Saved entries
Start of Block

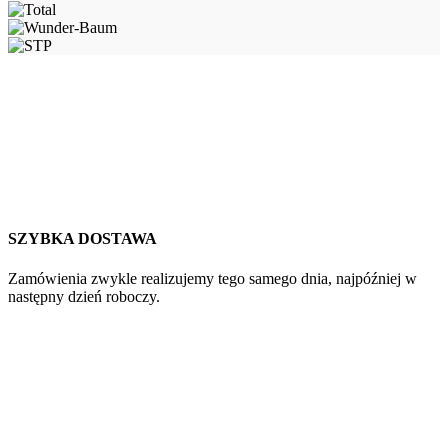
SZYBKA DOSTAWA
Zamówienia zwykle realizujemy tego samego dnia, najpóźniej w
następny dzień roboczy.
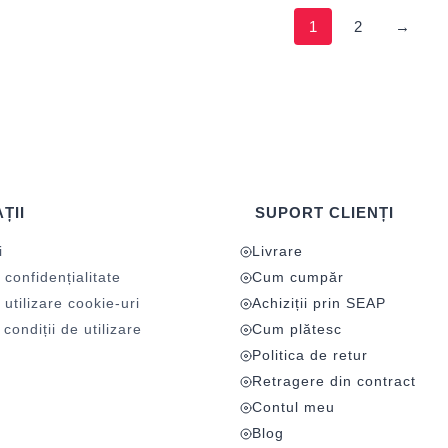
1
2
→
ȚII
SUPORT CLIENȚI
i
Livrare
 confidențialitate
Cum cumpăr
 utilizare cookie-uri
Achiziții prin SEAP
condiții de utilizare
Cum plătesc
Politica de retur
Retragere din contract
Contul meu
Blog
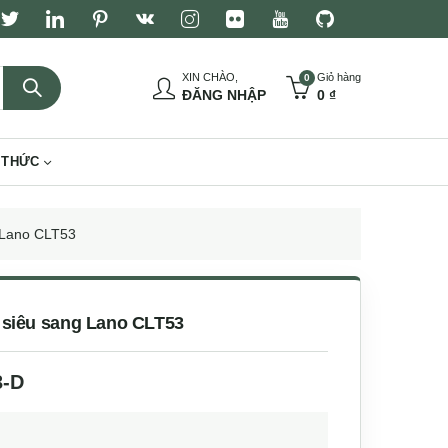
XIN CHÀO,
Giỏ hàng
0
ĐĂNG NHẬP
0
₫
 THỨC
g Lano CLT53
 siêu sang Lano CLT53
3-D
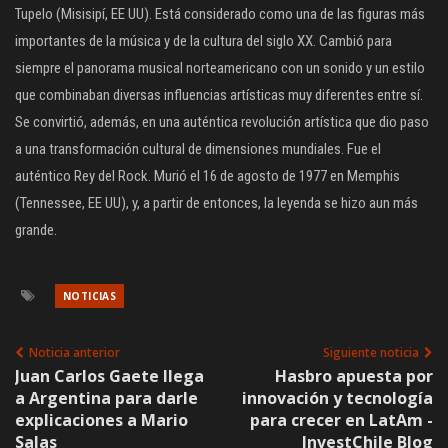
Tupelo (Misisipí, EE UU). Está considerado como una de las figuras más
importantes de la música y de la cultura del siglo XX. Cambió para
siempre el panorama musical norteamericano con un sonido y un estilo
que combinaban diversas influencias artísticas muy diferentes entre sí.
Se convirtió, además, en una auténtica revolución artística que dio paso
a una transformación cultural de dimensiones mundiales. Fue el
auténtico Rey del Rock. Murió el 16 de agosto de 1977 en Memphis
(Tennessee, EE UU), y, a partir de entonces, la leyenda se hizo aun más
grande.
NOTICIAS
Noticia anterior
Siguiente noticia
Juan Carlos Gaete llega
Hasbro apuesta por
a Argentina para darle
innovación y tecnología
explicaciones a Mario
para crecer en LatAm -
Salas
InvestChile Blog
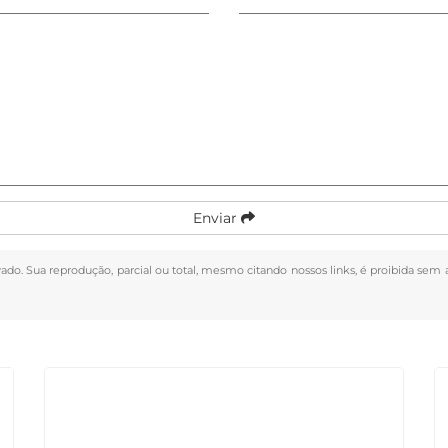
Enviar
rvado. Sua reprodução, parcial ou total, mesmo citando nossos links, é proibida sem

End of Block

Brief: Exactly the lines from the one containing "SUPORT CLIENȚI" through the end of the data above: repeat those, both ends included, and nothing else. Skip the pictures.

Answer box:
SUPORT CLIENȚI
i
Livrare
 confidențialitate
Cum cumpăr
 utilizare cookie-uri
Achiziții prin SEAP
condiții de utilizare
Cum plătesc
Politica de retur
Retragere din contract
Contul meu
Blog
XIN CHÀO,
Giỏ hàng
0
ĐĂNG NHẬP
0
₫
 THỨC
g Lano CLT53
 siêu sang Lano CLT53
3-D
Tupelo (Misisipí, EE UU). Está considerado como una de las figuras más
importantes de la música y de la cultura del siglo XX. Cambió para
siempre el panorama musical norteamericano con un sonido y un estilo
que combinaban diversas influencias artísticas muy diferentes entre sí.
Se convirtió, además, en una auténtica revolución artística que dio paso
a una transformación cultural de dimensiones mundiales. Fue el
auténtico Rey del Rock. Murió el 16 de agosto de 1977 en Memphis
(Tennessee, EE UU), y, a partir de entonces, la leyenda se hizo aun más
grande.
NOTICIAS
Noticia anterior
Siguiente noticia
Juan Carlos Gaete llega
Hasbro apuesta por
a Argentina para darle
innovación y tecnología
explicaciones a Mario
para crecer en LatAm -
Salas
InvestChile Blog
Enviar
rvado. Sua reprodução, parcial ou total, mesmo citando nossos links, é proibida sem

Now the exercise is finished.